Die Kuratoren konfrontieren die neu-sachlichen Arbeiten – Otto Nagel (gezeigt werden die „Weddinger Jungen“ von 1928) hier einzureihen ist zumindest hinterfragenswert – in etwas zu stark didaktisch motivierter Hängung mit konstruktivistischen Kunstwerken wie El Lissitzkys Proun-Arbeiten (1921–1923), Walter Dexels „Komposition 1927 I“ oder auch Karl Völkers sich zwischen den Stilen bewegendem Ölbild „Beton“ (um 1924), das jeglichem Fortschrittsglauben abhold scheint und stattdessen auf den seelentötenden Entfremdungsprozess der modernen Industriegesellschaft aufmerksam macht. Am Rande bemerkt: Karl Völker wäre es wert, wieder entschiedener aus den Tiefen der Depots herausgeholt zu werden.

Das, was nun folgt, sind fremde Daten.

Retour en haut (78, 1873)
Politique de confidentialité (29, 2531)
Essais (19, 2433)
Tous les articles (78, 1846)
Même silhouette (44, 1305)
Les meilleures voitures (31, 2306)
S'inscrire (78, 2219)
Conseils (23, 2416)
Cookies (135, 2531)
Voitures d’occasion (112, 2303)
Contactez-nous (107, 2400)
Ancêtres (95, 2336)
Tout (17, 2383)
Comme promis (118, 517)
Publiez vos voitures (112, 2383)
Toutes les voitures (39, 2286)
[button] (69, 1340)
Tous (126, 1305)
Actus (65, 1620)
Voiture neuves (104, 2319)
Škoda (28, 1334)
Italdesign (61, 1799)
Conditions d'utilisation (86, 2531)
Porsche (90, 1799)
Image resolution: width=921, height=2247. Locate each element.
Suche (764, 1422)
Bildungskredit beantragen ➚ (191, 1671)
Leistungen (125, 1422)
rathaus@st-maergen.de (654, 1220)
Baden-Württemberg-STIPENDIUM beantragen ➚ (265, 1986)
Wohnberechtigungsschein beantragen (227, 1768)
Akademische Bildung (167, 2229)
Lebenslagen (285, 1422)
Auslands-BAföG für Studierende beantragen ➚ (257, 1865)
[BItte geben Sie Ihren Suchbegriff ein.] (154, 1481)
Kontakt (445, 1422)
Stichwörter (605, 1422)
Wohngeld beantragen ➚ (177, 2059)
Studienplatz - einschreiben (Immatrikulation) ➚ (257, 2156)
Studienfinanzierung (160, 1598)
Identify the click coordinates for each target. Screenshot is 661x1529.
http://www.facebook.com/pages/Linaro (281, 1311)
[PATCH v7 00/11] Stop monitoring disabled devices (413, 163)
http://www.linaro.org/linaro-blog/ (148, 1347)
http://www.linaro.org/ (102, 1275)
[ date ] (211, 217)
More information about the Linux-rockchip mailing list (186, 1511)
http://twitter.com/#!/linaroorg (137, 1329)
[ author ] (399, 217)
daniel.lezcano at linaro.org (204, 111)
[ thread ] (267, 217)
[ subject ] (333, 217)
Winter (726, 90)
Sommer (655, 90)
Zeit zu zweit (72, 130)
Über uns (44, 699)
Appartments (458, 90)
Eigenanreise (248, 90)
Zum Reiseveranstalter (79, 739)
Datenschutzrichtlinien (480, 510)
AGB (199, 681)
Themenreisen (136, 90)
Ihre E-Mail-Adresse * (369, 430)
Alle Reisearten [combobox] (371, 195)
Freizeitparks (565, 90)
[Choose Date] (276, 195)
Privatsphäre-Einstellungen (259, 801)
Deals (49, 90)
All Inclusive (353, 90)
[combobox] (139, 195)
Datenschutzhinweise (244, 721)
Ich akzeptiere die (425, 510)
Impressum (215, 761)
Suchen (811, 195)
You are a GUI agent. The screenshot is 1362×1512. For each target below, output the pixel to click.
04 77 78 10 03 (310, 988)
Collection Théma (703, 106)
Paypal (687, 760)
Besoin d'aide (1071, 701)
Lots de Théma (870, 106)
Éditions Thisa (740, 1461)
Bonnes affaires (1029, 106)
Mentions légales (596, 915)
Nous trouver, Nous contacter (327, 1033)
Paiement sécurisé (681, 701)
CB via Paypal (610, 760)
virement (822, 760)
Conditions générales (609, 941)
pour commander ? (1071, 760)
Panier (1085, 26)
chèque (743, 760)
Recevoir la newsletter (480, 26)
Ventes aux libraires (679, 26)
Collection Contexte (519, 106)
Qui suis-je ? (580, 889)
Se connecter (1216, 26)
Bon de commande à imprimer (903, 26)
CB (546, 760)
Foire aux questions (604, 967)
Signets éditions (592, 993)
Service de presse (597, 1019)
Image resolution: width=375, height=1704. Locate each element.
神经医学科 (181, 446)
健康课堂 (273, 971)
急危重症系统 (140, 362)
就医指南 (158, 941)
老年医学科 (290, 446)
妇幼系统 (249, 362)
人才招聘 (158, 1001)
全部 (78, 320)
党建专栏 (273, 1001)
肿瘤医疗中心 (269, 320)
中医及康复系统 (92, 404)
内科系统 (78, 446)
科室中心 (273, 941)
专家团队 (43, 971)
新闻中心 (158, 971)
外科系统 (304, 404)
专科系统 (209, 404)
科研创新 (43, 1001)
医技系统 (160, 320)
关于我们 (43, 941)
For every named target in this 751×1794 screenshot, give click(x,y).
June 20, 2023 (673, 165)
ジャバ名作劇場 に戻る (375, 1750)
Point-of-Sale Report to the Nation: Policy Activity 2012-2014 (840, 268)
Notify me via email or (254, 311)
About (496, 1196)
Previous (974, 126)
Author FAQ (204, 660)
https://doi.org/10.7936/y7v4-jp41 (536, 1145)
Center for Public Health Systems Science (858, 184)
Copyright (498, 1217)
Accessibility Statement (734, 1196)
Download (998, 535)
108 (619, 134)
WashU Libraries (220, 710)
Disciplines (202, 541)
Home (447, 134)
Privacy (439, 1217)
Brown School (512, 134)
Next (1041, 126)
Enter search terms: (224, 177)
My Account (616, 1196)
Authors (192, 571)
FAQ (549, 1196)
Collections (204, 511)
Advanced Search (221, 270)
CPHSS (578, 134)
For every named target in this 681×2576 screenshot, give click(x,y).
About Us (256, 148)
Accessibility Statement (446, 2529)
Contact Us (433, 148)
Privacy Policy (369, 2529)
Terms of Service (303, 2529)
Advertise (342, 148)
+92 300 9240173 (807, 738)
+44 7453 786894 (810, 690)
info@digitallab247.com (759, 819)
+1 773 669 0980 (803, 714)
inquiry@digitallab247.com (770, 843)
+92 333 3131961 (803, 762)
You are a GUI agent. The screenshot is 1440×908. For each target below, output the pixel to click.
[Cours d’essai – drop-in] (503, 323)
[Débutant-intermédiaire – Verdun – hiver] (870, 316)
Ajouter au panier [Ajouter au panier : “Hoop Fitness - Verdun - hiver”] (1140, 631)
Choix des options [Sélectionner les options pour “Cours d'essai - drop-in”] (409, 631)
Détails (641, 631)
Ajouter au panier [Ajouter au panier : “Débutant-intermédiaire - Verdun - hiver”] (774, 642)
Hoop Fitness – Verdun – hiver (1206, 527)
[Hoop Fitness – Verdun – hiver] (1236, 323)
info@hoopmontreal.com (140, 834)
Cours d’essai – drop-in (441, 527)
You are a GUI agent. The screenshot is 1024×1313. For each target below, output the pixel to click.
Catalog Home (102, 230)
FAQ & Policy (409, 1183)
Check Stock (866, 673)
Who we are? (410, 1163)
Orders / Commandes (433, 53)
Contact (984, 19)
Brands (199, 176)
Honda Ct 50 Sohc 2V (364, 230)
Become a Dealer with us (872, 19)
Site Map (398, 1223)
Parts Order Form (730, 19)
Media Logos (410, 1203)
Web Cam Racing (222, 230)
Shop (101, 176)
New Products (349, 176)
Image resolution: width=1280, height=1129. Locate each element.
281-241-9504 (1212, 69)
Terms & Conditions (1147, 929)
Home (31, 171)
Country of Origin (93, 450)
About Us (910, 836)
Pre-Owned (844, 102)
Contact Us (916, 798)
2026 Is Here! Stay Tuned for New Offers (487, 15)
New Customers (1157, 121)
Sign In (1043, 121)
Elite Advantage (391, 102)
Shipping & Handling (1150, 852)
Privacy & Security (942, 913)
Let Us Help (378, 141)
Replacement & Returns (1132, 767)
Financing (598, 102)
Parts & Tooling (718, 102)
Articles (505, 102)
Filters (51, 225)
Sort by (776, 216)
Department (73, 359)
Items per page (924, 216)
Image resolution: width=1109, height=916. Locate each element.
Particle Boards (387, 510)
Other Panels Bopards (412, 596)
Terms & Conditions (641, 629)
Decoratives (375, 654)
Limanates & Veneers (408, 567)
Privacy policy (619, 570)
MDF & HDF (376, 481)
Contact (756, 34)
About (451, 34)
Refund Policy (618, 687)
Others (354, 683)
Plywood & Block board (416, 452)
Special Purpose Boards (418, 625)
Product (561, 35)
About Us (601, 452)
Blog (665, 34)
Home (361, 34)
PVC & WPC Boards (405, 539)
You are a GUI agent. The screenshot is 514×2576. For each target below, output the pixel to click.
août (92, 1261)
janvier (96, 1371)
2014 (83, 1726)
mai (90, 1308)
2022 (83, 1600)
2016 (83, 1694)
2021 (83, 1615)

Auch der erwähnte Issai Kulvianski bedient sich mit dem zauberhaften Gemälde „Mein Töchterchen Kiki“ (1927) sehr verschiedener Stilmittel. Diese Künstler waren mitnichten „festgelegt“ und sind mit den besten ihrer Bildfindungen geradezu aktuell: Hannah Höch etwa malte 1925 „Die Journalisten“. Aber dieses Thema wollen wir hier lieber nicht vertiefen …
Faszinierend sind die ausgestellten Architekturzeichnungen und -modelle. Max Taut, Hugo Häring (der sich nicht zu schade war, 1922 in der Formensprache des organischen Bauens einen Kuhstall zu entwerfen), Hans Scharoun und Ludwig Mies von der Rohe seien hier nur genannt. Natürlich findet die Plastik (Rudolf Belling und Ewald Mataré) gebührenden Raum. Den Experimenten um den absoluten Film ist eine eigene Abteilung gewidmet. Viking Eggeling, Hans Richter und Walter Ruttmann („Berlin – Die Sinfonie der Großstadt“, 1927) gehörten zur Novembergruppe. Weniger bekannt sein dürfte, dass die Novembergruppe über eine Musiksektion verfügte: Max Butting, Hans Heinz Stuckenschmidt, Kurt Weill sind nur einige Namen, die hier eine Rolle spielten.
Im Herbst 1929 feierte sich die Künstlervereinigung mit einer Jubiläumsschau „Zehn Jahre Novembergruppe“ in den Räumlichkeiten der Berliner Juryfreien Kunstschau. Diese Künstlerinnen und Künstler wussten, dass sie kunstpoltisch gesehen für die Republik standen. In der Breite aber, da sollte man sich keinen Illusionen hingeben, herrschten Mittelmaß und völkischer Kitsch. Die übernahmen wenige Jahre später die „Alleinvertretung“ deutscher Kunst. Zumindest innerhalb der Grenzen des Reiches. Der Katalog zitiert Paul Westheim (1931): „Aber es ist zu bedenken: ein Volk, das sich selbst kulturell aufgibt, gibt auch wirtschaftlich und politisch sich auf.“ Die Ausstellung entlässt ihre Besucher mit César Kleins Bild „Kreuz vor Barbaren“ (1933). Düsterer lässt sich eine Vision kaum darstellen. Auch Kleins Bild wirkt sehr, allzusehr heutig.

Freiheit. Die Kunst der Novembergruppe 1918–1935, Berlinische Galerie, Alte Jakobstraße 124–128, 10969 Berlin; noch bis zum 11. März 2019, täglich außer dienstags 10.00 bis 18.00 Uhr; Katalog.